Where have I been hiding? Obviously under a rock. In a cave. Behind a wall somewhere. I may go back.
Last week when Libby and I were wandering in and out of stores at the outlets and one of Orlando’s premier malls, I found myself on the verge of culture shock. I guess I’ve just not paid attention. I felt myself morphing into a cranky old person as we wandered through Juicy Couture, for example. I’ve been trying to figure out my very negative response to that and a few other stores (stores, may I add, from which Libby made no purchases) for almost a week.
I explored some of the blogosphere on this topic and discovered that I’m not alone in my not understanding the trendiness of this store and it’s overpriced velour sweat suits (hoodies for $130+). I also discovered that, if anything, this brand is on the decline in popularity. I really did almost miss it. But alas, I did not.

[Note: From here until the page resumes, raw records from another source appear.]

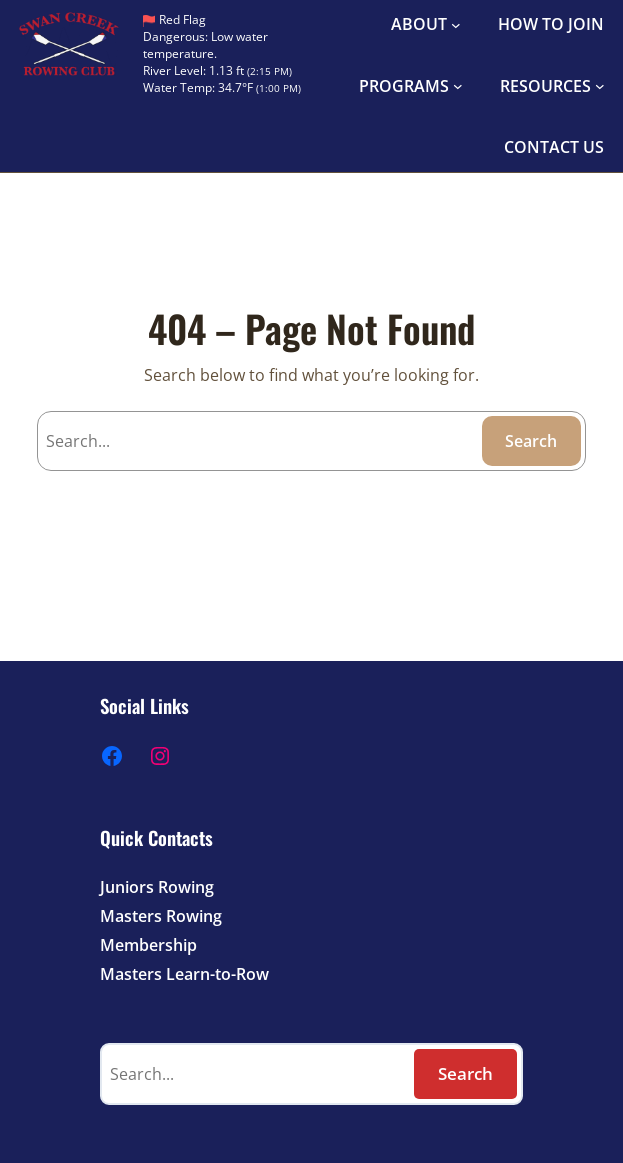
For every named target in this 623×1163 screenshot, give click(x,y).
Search (531, 441)
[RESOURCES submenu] (600, 86)
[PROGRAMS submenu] (458, 86)
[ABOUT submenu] (456, 25)
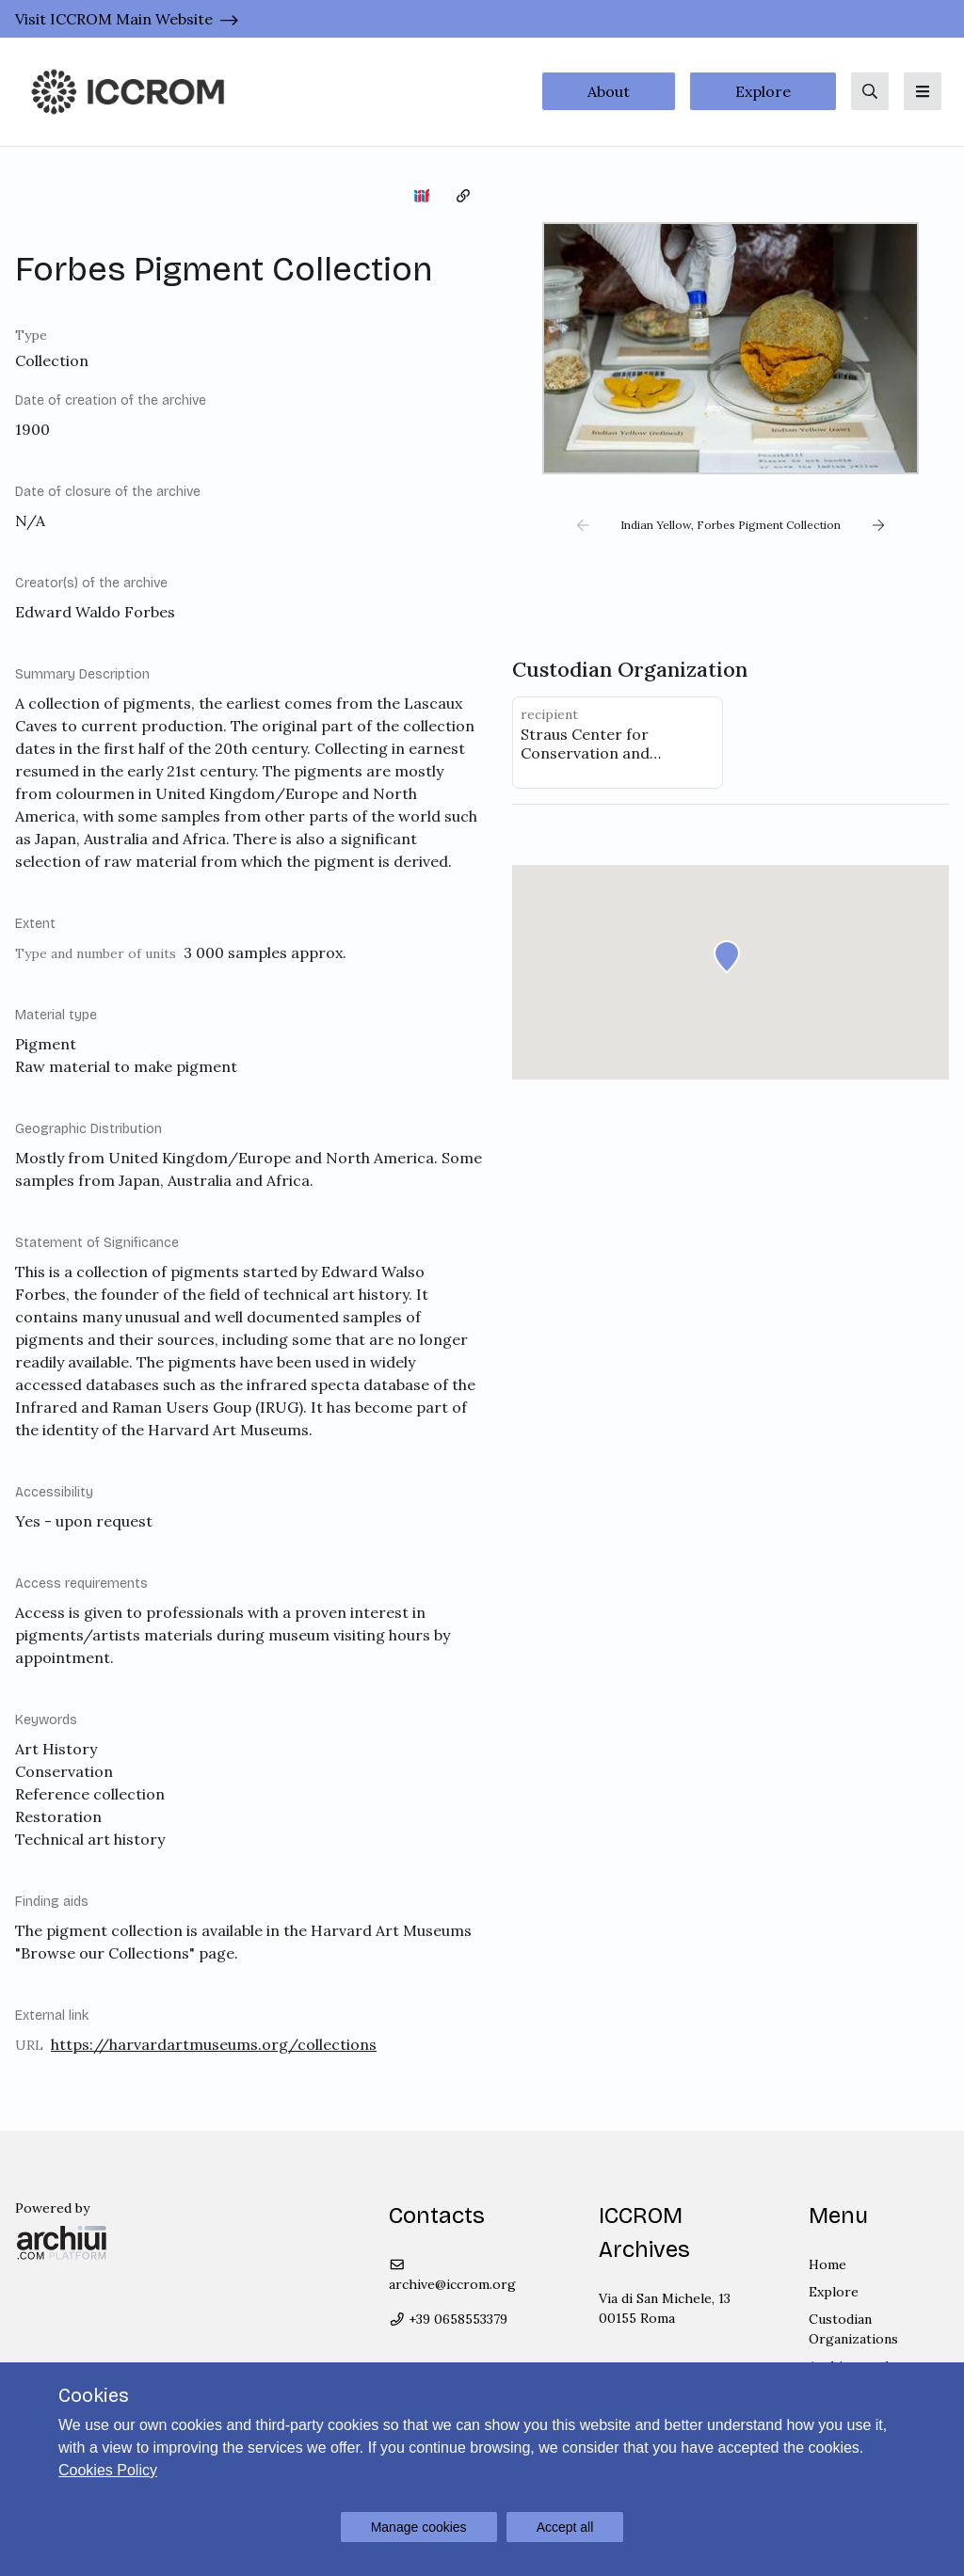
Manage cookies (419, 2527)
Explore (763, 91)
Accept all (565, 2527)
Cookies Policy (107, 2470)
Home (827, 2264)
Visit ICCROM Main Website (114, 18)
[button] (583, 525)
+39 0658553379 (448, 2319)
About (608, 91)
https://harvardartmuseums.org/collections (214, 2044)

I think that Juicy Couture, in many ways, promotes “everything” that I hate about the fashion industry. I own that this is my opinion, by the way. But really, what does it say to young women and girls when a brand produces over-priced and unattractive merchandise that you “must have” in order to be beautiful and cool and in? When a brand sells that merchandise under a banner of sexy to a clientele which has not had time to grow to understand the difference between beautiful and sexy, between valuable and expensive, between loved and lusted after.
I think my initial response was about what I saw as generally ugly stuff being sold at outrageous prices exaggerated by my own shock at how full the store was with customers who were buying said stuff. My deeper response is to the messages being used to sell said merchandise and the way those messages reinforce a self-image that is dependent on undependable things.
And I know this didn’t start with Juicy. I know they’re not the only ones. I also know that, like all business, if buyers didn’t buy then sellers would sell something different.